In October 2013, Pfizer (PFE) began a series of Phase 3 studies for bococizumab. The company intends to dose over 22,000 patients in separate trials sorted by risk type and indication. This monoclonal antibody (MAB) is one of an emerging class of therapies that lower cholesterol through inhibition of proprotein convertase subtilisin/kexin type 9, an enzyme mercifully abbreviated to PCSK9.

Why PCSK9 is a target
Low density lipoprotein cholesterol, the "bad" kind that's often referred to as LDL-C, is typically removed from the bloodstream after attaching to LDL receptors on the surface of liver cells. PCSK9's natural function is to regulate the amount of circulating cholesterol by marking LDL receptors for destruction after they carry LDL-C into a liver cell. In theory, any drug that inhibits this enzyme should also lower circulating LDL-C, which in turn should lower a patient's risk of heart attack.

Taking the "mono" out of monoclonal
Pfizer is not alone in the race to develop a monoclonal antibody to inhibit PCSK9. Amgen (AMGN -0.56%) has had some luck with two Phase 3 trials involving its PCSK9 inhibitor, evolocumab. In December 2013, Amgen announced its MAB met its primary endpoint of reducing LDL-C at 52 weeks in a study of 901 hyperlipidemia patients.

This data was no doubt followed by a sigh of relief at Amgen. The study is just one of 13 Phase 3 trials with a combined enrollment of over 28,000 patients.
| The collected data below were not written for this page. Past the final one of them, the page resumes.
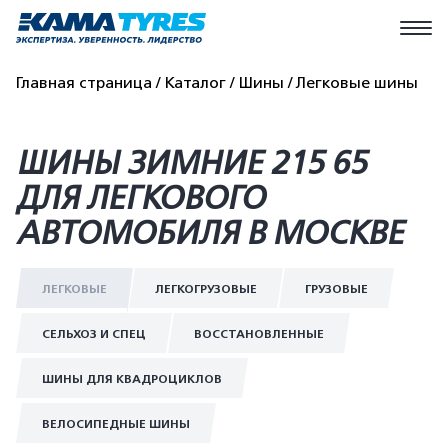
Главная страница
Каталог
Шины
Легковые шины
ШИНЫ ЗИМНИЕ 215 65
ДЛЯ ЛЕГКОВОГО
АВТОМОБИЛЯ В МОСКВЕ
ЛЕГКОВЫЕ
ЛЕГКОГРУЗОВЫЕ
ГРУЗОВЫЕ
СЕЛЬХОЗ И СПЕЦ
ВОССТАНОВЛЕННЫЕ
ШИНЫ ДЛЯ КВАДРОЦИКЛОВ
ВЕЛОСИПЕДНЫЕ ШИНЫ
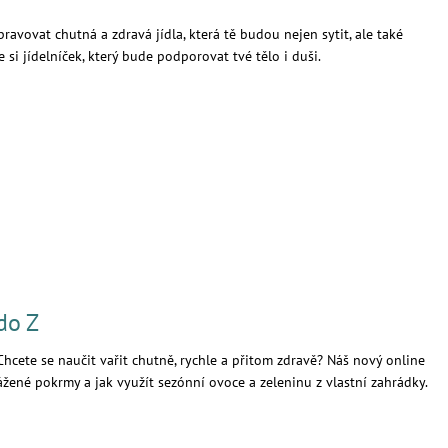
pravovat chutná a zdravá jídla, která tě budou nejen sytit, ale také
říme si jídelníček, který bude podporovat tvé tělo i duši.
do Z
Chcete se naučit vařit chutně, rychle a přitom zdravě? Náš nový online
yvážené pokrmy a jak využít sezónní ovoce a zeleninu z vlastní zahrádky.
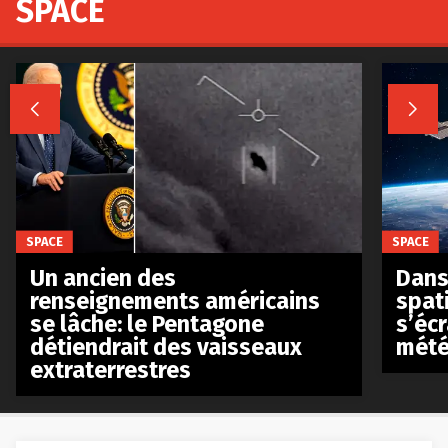
SPACE


SPACE
SPACE
Un ancien des
Dans 
renseignements américains
spat
se lâche: le Pentagone
s’écr
détiendrait des vaisseaux
mété
extraterrestres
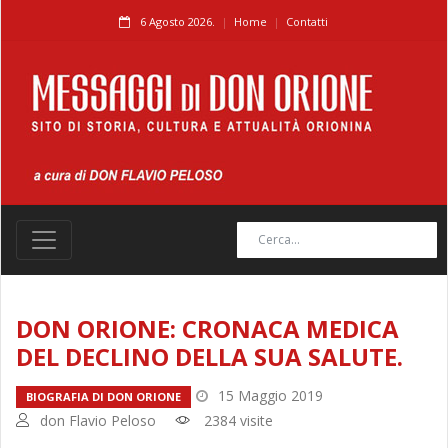
6 Agosto 2026.
Home
Contatti
DON ORIONE: CRONACA MEDICA
DEL DECLINO DELLA SUA SALUTE.
15 Maggio 2019
BIOGRAFIA DI DON ORIONE
don Flavio Peloso
2384 visite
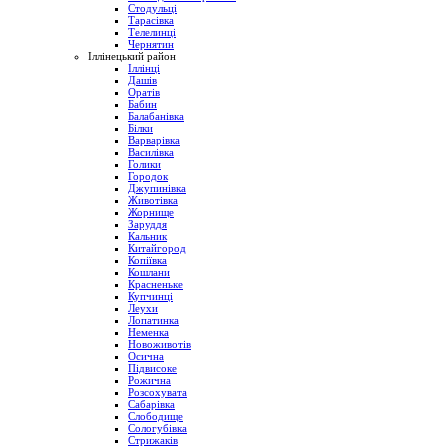
Стодульці
Тарасівка
Телелинці
Чернятин
Іллінецький район
Іллінці
Дашів
Оратів
Бабин
Балабанівка
Білки
Варварівка
Василівка
Голики
Городок
Джупинівка
Животівка
Жорнище
Заруддя
Кальник
Китайгород
Копіївка
Кошлани
Красненьке
Купчинці
Леухи
Лопатинка
Неменка
Новоживотів
Осична
Підвисоке
Рожична
Розсохувата
Сабарівка
Слободище
Сологубівка
Стрижаків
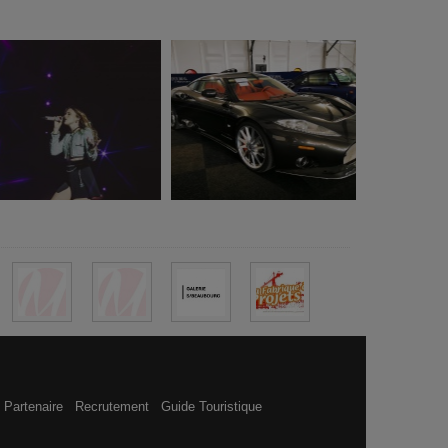
 Partenaire
Recrutement
Guide Touristique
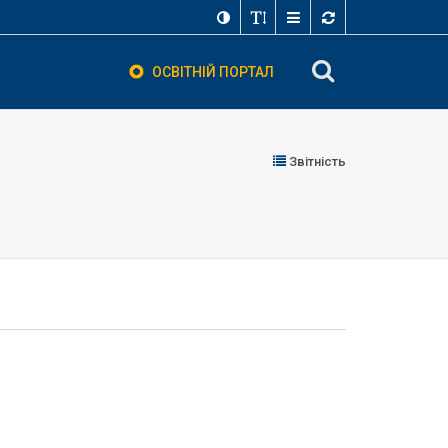
ОСВІТНІЙ ПОРТАЛ
Звітність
So far, Amgen has been quiet about the details of the Phase 3 study. Results from several Phase 2 trials have shown it to be roughly as effective as Pfizer's bococizumab, however.

In May 2010, Regeneron Pharmaceuticals (REGN 0.84%), while partnered with Sanofi (SNY 0.77%), was the first team to show that the inhibition of PCSK9 could significantly lower cholesterol levels in humans. In mid-October 2013, the team was also the first to present Phase 3 data showing it to be highly effective with relatively low dosages over a period of 24 weeks. This was just the first of 12 Phase 3 trials with an expected total enrollment of over 23,000 patients.

During the study, 103 patients self-administered an initial low dose of alirocumab every two weeks for the first eight weeks. If LDL-C remained above the threshold of 70 mg/dL after eight weeks then the dosage was raised. The majority of patients didn't require the increased dosage, which is a pretty good sign.

Late, but hungry
Although Pfizer is late to the feast, it appears to have brought the biggest appetite. It's series of Phase 3 studies includes two dedicated cardiovascular outcomes trials. The company's competitors have limited the scope of their trials to test for surrogate markers to prove the efficacy of their compounds. In other words, Pfizer will wait five years to see how many of its patients suffer heart attacks or stroke. In an attempt to file their new drug applications faster, Pfizer's competitors appear to be limiting their observations to reductions of LDL-C and blood pressure.

Will it be necessary?
In November 2013, the American College of Cardiology and the American Heart Association updated their cholesterol therapy guidelines. The groups recommend physicians continue prescribing standard therapies like statins over fancy new drugs. The sole reason, it seems, boils down to long-term familiarity.

This was great news for Pfizer, but terrifying to its competitors. Luckily for Amgen and Sanofi, a deputy director in the drug and research branch of the FDA, Eric Colman, soothed their nerves. Apparently, PCSK9 approval decisions will remain based largely on the reduction of LDL-C and blood pressure.

That isn't a promise that's etched in stone, however. Coleman also mentioned Merck's Vytorin trial. The FDA might change its mind, depending on results from the IMPROVE-IT trial. This is a two-and-a half year trial of non-statin therapy Vytorin combined with Simvastatin, comparing it against Simvastatin alone to measure the rate of heart attack and stroke. If the statin plus non-statin therapy doesn't significantly decrease the rate of cardiovascular events, the FDA will probably change its mind. This would force Pfizer's competitors to also include cardiovascular outcomes trials before filing their new drug applications. As a result, Pfizer could find itself in the lead.

Fortune favors the bold
Pfizer might be late to the party, but I can't help but be impressed by its bold move to differentiate itself from the competition. The company's full cardiovascular outcomes trials are likely to be far more expensive than its competitors' Phase 3 programs. Given the reluctance of doctors and payers to adopt new expensive therapies without long term proof safety and efficacy, however, it has a good chance of paying off in the long run. On top of that, if regulators change their minds then Pfizer and its investors will be laughing all the way to the bank.